SCIKIQ approaches conversational analytics differently from traditional BI tools and generic GenAI chat interfaces. Instead of placing a chat layer on top of dashboards, SCIKIQ embeds conversational intelligence directly into its semantic data platform.
At the core of SCIKIQ’s conversational analytics is a unified semantic layer built using both technical metadata and business metadata. Technical metadata captures how data is stored, transformed, and connected across systems, while business metadata defines KPIs, metrics, hierarchies, and business rules in language that business teams understand. By combining the two, SCIKIQ creates accurate, governed definitions that serve as the foundation for every conversation.
Conversational Analytics Grounded in Data Semantics
When users ask questions in SCIKIQ, the platform does not rely on pattern matching or keyword translation alone. It uses semantic understanding to interpret intent, resolve ambiguity, and map the question to the correct business definitions. This ensures that questions like “revenue,” “growth,” or “churn” are always interpreted consistently across teams and use cases.
This semantic grounding is what allows SCIKIQ to deliver reliable conversational analytics at enterprise scale, even in complex, multi-source data environments.

KPI Deep Dive Through Conversation
SCIKIQ’s conversational analytics is tightly integrated with its KPI Deep Dive Engine.
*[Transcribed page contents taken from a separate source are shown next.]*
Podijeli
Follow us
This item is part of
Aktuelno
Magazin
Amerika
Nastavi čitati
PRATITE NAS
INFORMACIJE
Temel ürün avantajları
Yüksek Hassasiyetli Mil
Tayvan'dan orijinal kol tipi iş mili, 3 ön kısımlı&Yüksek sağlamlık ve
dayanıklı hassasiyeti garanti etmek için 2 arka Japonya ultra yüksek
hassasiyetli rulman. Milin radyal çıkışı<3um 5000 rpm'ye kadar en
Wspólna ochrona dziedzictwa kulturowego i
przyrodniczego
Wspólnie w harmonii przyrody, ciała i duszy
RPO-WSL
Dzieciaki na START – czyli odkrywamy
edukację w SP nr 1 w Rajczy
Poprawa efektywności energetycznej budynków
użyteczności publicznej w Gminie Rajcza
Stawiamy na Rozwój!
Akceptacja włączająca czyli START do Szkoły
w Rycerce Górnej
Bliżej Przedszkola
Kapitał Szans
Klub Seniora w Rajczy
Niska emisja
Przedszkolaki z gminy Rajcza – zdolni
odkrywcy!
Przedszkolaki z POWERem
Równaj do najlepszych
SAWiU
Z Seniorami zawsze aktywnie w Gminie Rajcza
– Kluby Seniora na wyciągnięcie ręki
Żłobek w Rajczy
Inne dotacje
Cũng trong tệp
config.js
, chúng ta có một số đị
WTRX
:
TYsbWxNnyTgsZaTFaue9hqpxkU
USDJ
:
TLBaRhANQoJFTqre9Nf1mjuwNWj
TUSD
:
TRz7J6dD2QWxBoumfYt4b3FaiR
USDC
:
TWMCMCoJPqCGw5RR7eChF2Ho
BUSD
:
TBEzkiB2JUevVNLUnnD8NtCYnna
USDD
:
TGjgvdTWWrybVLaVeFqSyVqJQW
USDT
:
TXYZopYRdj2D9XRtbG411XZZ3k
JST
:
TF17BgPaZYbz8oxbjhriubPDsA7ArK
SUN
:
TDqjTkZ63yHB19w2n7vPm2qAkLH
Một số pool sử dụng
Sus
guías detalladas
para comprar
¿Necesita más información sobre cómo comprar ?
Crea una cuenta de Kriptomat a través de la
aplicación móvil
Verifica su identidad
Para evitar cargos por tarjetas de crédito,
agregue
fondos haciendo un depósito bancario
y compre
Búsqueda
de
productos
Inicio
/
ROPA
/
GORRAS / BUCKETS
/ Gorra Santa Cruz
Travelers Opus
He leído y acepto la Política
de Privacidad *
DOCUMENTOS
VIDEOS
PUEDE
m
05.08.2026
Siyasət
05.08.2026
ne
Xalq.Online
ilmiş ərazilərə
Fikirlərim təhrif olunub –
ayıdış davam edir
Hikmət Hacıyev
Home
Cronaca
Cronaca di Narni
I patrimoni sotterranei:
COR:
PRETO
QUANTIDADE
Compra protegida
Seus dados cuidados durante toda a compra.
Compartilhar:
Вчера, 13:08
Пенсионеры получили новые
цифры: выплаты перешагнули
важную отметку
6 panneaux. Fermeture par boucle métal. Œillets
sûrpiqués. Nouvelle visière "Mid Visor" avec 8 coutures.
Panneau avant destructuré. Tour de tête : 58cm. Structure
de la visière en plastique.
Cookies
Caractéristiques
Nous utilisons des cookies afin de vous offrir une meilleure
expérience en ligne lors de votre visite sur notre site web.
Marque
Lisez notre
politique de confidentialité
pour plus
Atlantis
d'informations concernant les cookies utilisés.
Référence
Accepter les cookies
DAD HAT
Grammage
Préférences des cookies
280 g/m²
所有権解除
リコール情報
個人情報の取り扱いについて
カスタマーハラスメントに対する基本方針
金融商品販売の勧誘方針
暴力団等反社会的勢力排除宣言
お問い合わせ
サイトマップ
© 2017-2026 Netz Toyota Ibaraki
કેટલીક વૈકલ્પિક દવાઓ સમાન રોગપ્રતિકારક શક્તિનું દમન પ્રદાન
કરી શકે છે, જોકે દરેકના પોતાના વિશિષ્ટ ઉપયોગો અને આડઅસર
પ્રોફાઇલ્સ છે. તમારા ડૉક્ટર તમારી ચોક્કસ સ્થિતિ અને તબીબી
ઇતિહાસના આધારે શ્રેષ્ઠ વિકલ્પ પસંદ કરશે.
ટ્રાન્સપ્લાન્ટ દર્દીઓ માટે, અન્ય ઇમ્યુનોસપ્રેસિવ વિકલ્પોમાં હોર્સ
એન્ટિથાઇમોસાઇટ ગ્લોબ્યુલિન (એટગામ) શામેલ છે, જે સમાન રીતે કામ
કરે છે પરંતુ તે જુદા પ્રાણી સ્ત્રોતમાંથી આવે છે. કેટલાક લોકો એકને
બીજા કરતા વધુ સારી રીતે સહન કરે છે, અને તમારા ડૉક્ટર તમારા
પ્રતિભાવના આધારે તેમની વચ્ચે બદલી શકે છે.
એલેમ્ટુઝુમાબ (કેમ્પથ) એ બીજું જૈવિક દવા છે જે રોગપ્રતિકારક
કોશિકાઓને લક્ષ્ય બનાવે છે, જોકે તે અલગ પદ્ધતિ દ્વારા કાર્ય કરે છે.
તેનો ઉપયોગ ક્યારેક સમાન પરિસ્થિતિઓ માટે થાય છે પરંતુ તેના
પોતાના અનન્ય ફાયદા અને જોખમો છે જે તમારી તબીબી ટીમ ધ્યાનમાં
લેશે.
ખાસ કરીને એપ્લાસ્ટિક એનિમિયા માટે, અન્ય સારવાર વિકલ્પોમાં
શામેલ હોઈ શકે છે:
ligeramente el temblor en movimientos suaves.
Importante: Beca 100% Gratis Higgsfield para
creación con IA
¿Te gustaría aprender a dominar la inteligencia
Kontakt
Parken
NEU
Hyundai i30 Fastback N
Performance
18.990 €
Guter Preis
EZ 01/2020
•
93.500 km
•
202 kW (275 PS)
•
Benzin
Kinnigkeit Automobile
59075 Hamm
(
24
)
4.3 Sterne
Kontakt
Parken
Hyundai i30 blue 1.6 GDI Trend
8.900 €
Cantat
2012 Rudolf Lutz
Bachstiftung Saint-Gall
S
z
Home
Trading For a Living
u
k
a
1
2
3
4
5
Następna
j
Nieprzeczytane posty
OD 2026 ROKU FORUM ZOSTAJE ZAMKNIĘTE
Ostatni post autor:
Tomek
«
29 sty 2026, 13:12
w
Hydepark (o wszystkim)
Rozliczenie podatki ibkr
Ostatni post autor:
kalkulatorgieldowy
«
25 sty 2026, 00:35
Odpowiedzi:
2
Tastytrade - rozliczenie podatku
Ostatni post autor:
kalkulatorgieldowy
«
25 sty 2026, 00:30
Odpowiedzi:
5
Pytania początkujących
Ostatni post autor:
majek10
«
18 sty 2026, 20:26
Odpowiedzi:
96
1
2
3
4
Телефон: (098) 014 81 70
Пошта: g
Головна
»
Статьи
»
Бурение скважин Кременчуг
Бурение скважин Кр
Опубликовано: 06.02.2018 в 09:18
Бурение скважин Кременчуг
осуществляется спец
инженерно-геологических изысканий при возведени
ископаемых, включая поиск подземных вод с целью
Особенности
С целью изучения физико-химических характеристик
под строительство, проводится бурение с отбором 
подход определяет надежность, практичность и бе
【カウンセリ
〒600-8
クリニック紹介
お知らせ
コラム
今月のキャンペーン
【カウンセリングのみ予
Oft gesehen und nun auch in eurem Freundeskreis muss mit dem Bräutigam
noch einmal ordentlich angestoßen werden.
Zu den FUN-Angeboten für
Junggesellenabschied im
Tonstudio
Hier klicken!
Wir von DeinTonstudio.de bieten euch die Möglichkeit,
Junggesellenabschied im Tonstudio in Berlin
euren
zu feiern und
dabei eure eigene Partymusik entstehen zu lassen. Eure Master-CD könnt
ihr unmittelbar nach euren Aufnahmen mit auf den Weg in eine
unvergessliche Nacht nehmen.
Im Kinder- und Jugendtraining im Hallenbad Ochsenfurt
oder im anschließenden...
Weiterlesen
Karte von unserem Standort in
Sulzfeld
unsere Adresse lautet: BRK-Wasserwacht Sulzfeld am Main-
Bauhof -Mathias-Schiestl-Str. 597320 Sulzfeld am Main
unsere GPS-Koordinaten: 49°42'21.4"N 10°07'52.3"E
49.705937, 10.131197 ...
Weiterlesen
KPIs in SCIKIQ are modelled as semantic entities with clear definitions, dependencies, and lineage. This allows users not only to ask what a KPI value is, but also why it changed.
Through simple follow-up questions, users can automatically drill into contributing dimensions, identify anomalies, and understand root causes, all without predefined dashboards or manual analysis. Conversational analytics becomes a natural entry point into deeper KPI intelligence.
Also read: What is conversational analytics and how does it work
GenAI and LLMs – Used Responsibly
SCIKIQ leverages GenAI and large language models to enhance natural language understanding and reasoning, but all responses are constrained by governed semantics, metadata, and access controls. This prevents hallucinations and ensures every answer is traceable back to trusted data.
Unlike generic AI tools that generate insights freely, SCIKIQ ensures conversational analytics remains accurate, explainable, and audit-ready.
Designed for Business Teams, Trusted by Data Team
For business users, SCIKIQ delivers a simple conversational experience, ask questions and get answers. For data and IT teams, it provides control, consistency, and governance through metadata-driven semantics.
This balance allows organizations to scale analytics adoption without compromising trust, security, or data integrity.
From Conversations to Decisions
By combining data semantics, conversational analytics, and KPI deep dive capabilities into a single platform, SCIKIQ transforms how enterprises interact with data. Conversations turn into insights, insights into understanding, and understanding into confident decisions.
SCIKIQ doesn’t just help users talk to their data it helps data talk back with meaning.